Work instructions: Your answer should consist of every line from the records that holds the string "στην".

Material supplied:
====

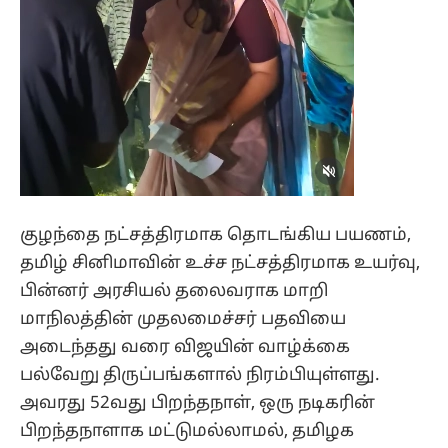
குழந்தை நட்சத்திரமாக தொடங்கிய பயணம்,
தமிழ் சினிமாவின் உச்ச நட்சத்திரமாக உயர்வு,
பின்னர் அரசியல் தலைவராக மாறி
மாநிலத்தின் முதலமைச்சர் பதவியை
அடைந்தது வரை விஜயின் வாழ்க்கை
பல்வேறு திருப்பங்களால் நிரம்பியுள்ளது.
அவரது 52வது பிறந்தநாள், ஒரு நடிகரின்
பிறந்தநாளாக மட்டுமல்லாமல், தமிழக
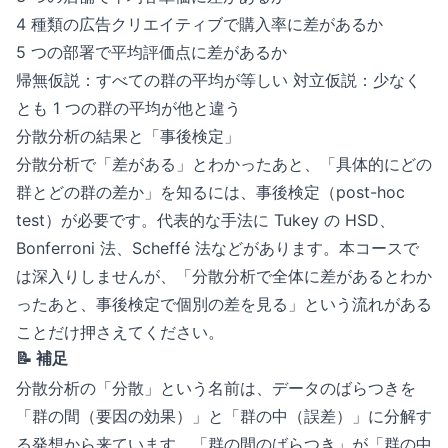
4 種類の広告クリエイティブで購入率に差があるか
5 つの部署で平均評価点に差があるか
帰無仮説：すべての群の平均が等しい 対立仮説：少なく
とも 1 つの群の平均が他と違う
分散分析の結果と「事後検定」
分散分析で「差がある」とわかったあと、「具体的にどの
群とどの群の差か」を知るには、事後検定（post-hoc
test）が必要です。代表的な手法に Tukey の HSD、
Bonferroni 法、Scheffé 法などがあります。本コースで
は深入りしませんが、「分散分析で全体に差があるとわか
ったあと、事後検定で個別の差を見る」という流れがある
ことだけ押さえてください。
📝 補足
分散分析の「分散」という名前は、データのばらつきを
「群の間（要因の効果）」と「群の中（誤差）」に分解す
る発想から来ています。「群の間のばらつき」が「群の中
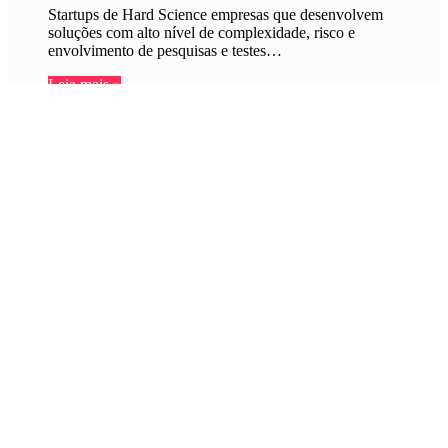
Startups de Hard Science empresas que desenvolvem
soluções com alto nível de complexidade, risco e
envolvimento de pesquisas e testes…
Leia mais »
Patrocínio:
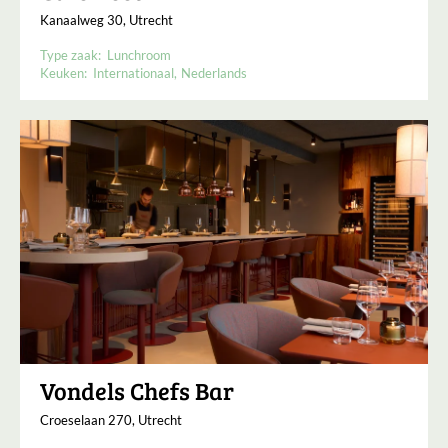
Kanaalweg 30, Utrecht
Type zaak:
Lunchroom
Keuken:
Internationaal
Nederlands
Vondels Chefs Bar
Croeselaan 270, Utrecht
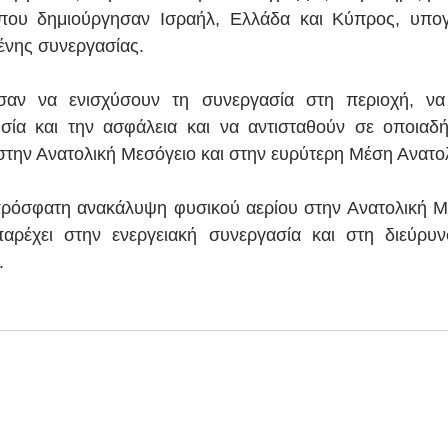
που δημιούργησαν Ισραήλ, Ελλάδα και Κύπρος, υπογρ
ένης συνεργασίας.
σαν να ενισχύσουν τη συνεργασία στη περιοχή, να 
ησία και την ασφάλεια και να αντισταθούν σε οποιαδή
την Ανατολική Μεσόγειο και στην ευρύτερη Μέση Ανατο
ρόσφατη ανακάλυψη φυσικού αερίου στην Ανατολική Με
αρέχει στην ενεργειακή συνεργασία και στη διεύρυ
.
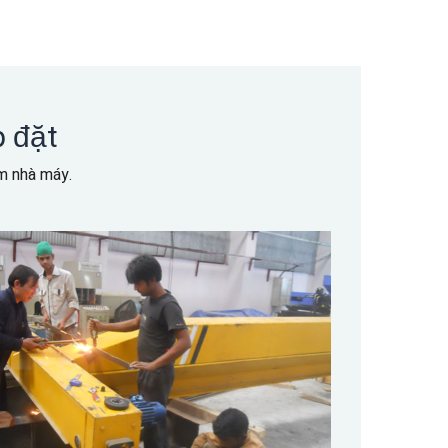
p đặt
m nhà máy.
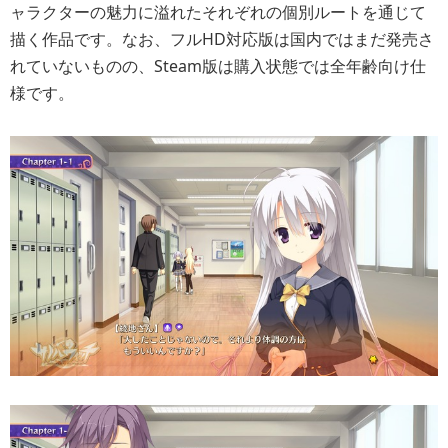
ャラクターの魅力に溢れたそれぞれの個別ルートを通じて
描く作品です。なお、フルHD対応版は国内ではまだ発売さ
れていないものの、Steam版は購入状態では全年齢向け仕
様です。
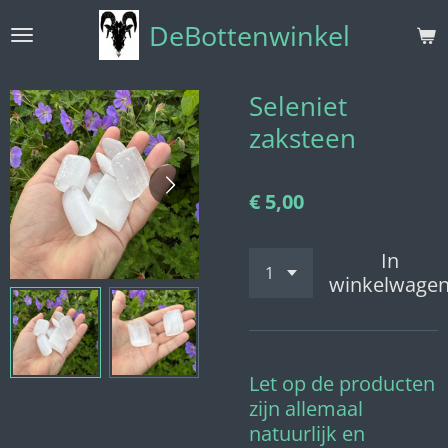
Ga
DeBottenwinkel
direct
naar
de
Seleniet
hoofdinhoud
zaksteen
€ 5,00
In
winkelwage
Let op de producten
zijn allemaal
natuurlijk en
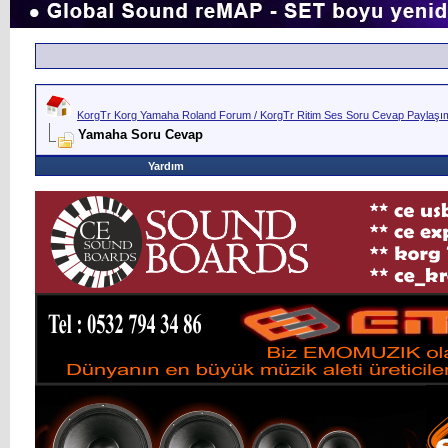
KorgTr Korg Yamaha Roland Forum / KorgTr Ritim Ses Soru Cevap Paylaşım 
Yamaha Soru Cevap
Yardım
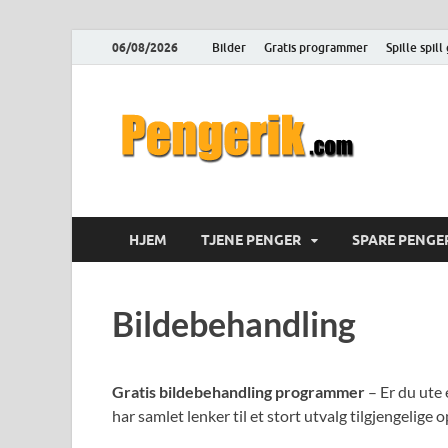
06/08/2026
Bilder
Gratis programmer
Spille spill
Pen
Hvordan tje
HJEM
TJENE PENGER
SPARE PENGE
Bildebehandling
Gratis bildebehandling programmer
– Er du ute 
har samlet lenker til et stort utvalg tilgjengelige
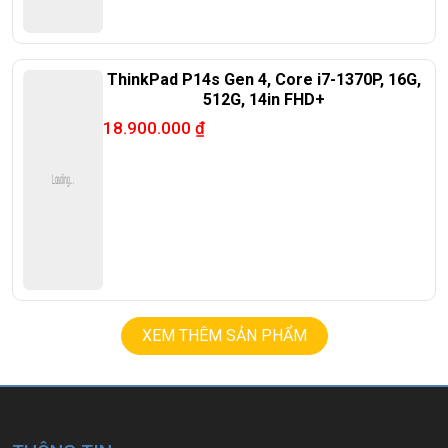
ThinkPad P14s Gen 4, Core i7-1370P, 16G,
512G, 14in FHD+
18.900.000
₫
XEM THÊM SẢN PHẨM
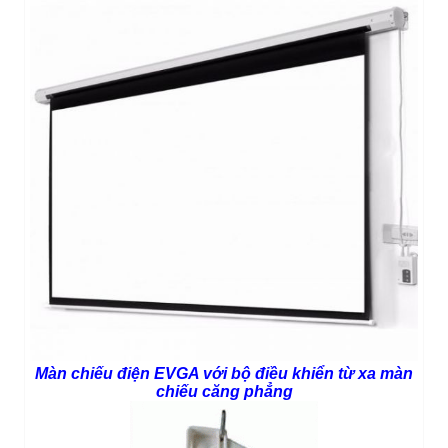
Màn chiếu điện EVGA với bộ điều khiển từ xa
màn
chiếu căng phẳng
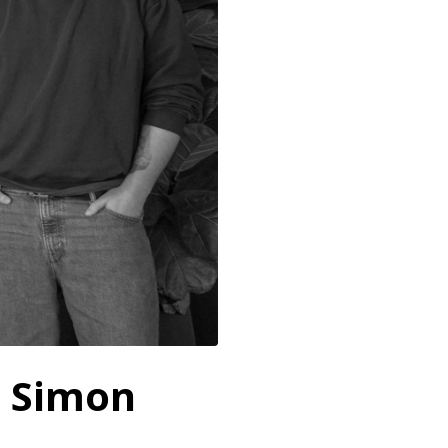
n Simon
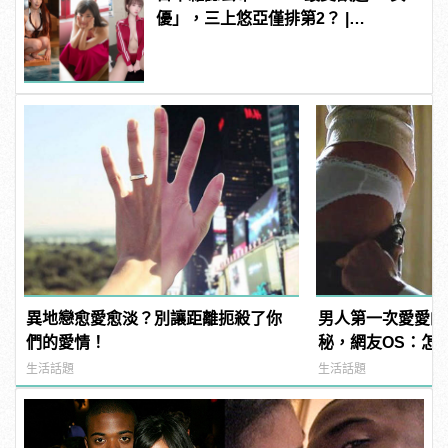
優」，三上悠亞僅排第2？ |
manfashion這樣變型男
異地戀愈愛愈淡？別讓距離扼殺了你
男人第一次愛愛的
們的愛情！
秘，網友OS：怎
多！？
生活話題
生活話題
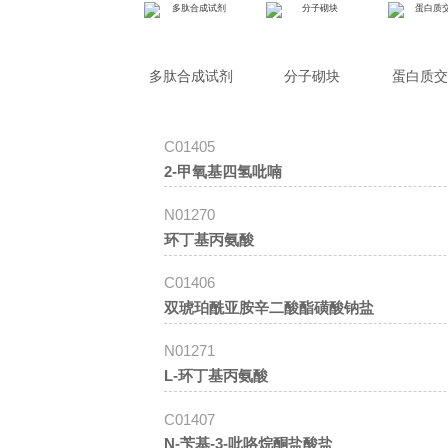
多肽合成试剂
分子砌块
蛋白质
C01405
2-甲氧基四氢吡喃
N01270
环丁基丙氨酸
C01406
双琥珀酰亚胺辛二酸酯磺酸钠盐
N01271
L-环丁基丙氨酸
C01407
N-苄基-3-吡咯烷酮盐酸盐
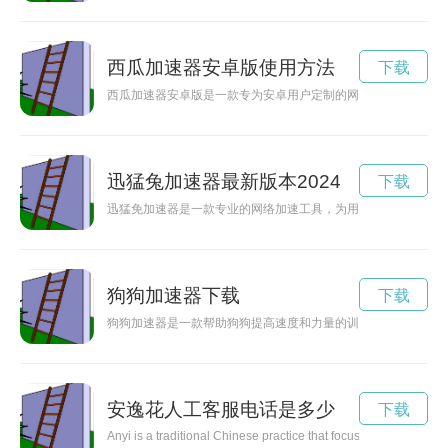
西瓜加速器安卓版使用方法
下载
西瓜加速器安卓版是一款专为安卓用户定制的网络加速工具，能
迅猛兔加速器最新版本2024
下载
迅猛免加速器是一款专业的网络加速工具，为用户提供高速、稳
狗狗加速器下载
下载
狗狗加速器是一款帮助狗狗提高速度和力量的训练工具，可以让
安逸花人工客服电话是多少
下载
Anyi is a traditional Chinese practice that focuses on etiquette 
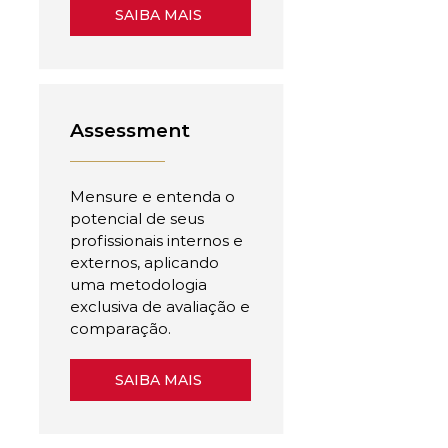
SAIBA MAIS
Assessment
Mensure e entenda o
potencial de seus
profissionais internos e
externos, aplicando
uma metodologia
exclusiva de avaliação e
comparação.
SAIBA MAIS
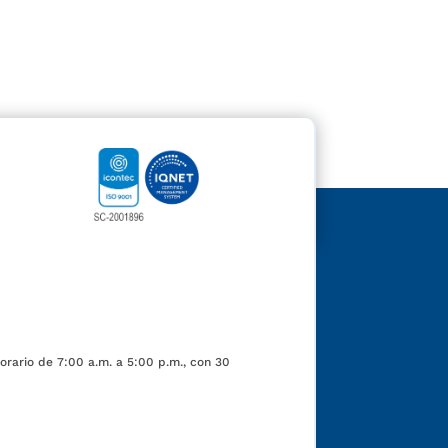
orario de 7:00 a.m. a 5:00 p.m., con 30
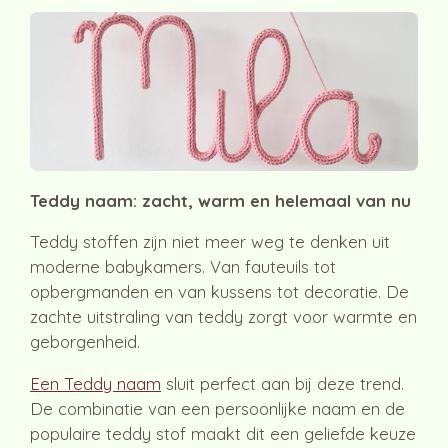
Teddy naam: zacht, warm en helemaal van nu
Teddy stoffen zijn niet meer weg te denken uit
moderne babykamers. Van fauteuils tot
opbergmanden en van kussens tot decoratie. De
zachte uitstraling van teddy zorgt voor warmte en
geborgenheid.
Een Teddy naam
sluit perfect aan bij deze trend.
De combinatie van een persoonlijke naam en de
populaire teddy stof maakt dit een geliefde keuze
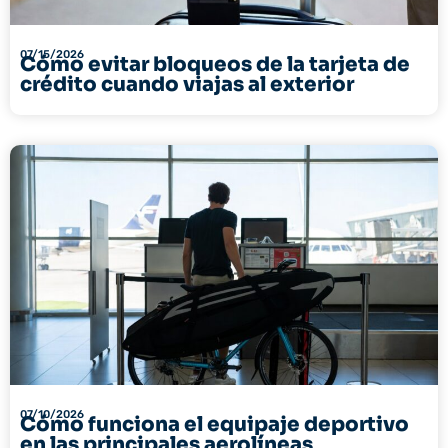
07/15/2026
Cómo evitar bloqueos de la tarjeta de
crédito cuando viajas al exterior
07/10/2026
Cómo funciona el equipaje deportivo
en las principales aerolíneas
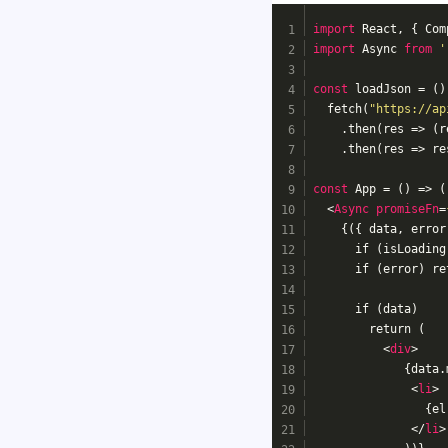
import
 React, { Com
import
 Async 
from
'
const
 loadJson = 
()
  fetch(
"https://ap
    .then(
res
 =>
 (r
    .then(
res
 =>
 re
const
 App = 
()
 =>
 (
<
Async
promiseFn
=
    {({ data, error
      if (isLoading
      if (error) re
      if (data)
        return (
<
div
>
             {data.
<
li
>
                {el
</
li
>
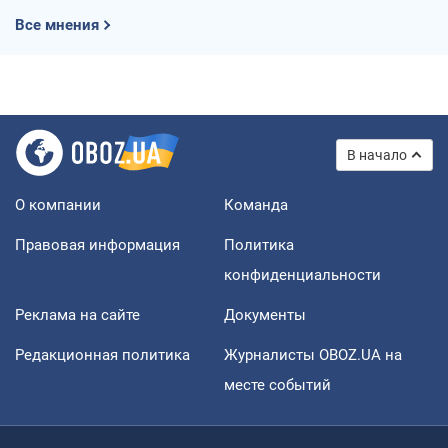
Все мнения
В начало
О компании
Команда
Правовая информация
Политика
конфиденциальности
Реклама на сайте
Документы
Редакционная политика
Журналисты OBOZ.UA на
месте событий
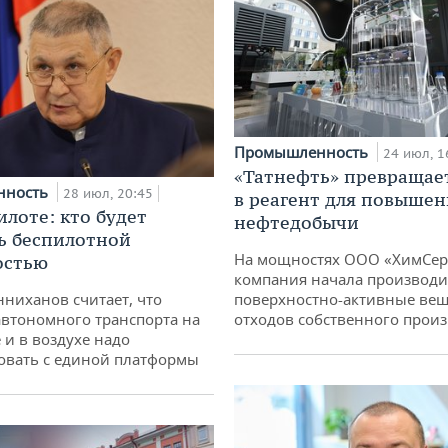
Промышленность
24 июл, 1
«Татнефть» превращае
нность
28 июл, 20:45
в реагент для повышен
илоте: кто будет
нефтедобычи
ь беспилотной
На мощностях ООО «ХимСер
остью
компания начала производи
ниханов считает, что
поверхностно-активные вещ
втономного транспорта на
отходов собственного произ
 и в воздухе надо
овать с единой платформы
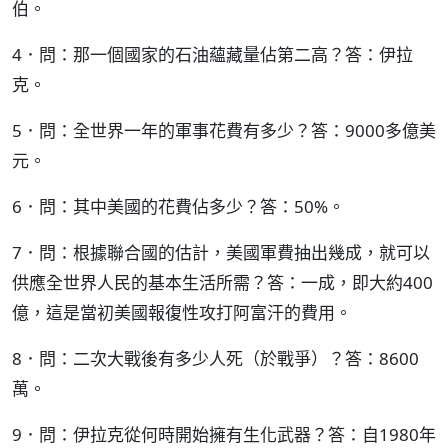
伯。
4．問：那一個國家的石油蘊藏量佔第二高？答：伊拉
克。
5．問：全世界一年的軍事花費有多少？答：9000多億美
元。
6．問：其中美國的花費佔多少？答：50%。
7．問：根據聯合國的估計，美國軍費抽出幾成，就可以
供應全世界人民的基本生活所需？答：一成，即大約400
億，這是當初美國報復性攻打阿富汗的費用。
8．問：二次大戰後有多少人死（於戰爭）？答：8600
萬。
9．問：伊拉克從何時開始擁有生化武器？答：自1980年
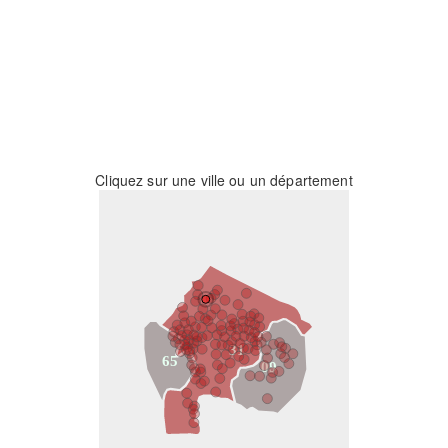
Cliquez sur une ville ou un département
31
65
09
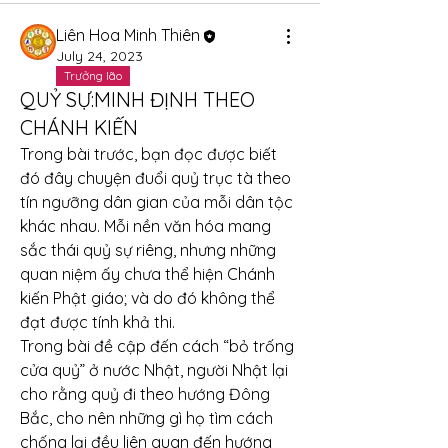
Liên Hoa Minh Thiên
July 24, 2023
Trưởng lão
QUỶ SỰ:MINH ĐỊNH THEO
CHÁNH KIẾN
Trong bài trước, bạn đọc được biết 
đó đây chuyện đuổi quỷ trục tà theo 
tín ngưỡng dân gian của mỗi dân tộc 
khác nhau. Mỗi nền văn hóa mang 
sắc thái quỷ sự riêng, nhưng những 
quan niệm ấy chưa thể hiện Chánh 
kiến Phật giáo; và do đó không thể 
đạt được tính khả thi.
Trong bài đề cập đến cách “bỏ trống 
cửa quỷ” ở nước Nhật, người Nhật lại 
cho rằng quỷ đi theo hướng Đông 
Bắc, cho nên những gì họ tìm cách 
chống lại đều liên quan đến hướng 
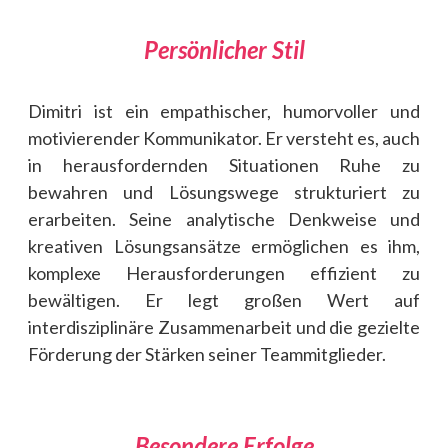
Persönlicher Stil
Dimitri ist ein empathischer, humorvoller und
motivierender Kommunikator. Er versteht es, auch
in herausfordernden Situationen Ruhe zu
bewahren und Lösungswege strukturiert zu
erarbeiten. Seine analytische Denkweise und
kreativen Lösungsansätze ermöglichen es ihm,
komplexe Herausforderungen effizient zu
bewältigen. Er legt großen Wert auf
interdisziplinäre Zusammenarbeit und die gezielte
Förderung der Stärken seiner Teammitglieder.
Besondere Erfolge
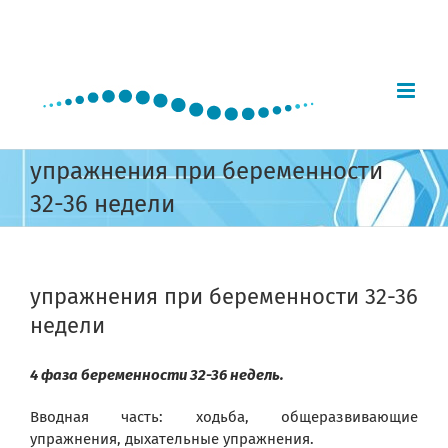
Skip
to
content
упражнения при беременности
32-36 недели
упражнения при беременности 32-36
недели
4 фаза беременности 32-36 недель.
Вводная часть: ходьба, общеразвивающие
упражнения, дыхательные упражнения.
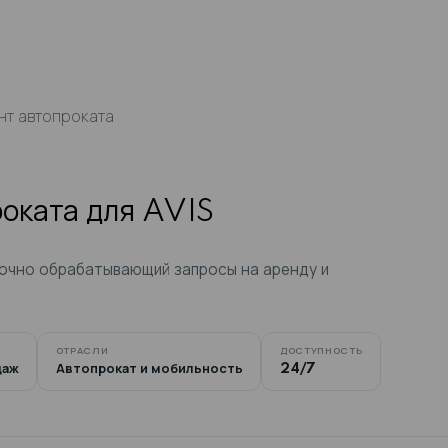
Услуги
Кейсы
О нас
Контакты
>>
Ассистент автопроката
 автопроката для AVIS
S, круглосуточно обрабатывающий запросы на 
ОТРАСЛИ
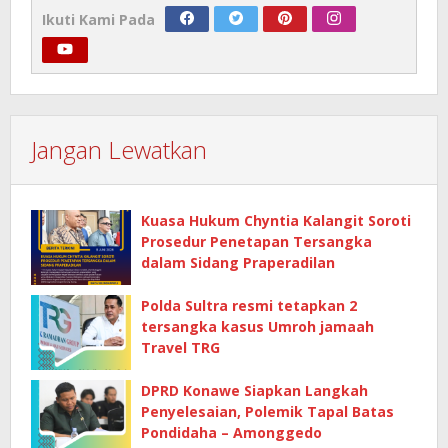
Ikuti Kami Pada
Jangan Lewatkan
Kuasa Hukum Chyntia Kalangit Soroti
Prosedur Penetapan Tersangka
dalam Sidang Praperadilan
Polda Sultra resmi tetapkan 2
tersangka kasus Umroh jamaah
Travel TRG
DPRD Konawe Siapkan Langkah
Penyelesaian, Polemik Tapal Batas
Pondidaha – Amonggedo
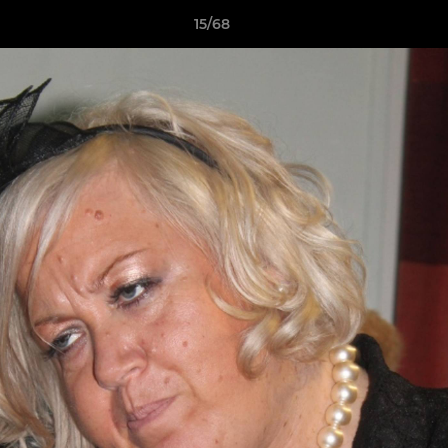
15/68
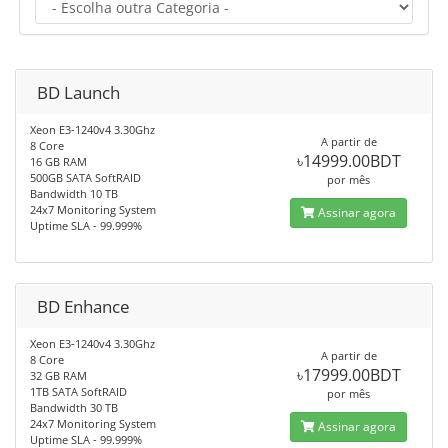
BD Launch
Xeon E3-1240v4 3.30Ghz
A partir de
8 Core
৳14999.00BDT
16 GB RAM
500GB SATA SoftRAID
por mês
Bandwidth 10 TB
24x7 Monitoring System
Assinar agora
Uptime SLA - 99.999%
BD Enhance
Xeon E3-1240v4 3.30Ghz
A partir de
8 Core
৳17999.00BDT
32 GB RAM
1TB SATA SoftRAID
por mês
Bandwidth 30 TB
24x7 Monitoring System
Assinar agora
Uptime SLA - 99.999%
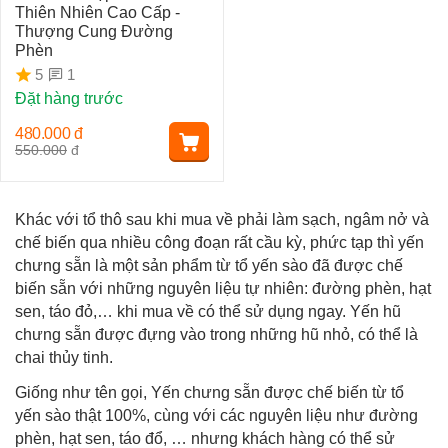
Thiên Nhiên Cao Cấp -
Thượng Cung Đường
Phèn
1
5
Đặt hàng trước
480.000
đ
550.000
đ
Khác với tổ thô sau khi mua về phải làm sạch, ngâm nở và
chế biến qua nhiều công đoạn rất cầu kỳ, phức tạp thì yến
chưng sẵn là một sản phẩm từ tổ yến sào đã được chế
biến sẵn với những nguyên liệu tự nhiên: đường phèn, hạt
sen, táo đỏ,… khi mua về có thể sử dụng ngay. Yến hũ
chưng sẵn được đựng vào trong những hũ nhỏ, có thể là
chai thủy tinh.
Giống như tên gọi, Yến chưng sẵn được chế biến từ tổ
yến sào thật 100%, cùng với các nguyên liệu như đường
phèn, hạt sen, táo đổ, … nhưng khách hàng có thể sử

====

Your solution:
την Ανατολική Μεσόγειο και στην ευρύτερη Μέση Ανατο
ρόσφατη ανακάλυψη φυσικού αερίου στην Ανατολική Με
αρέχει στην ενεργειακή συνεργασία και στη διεύρυ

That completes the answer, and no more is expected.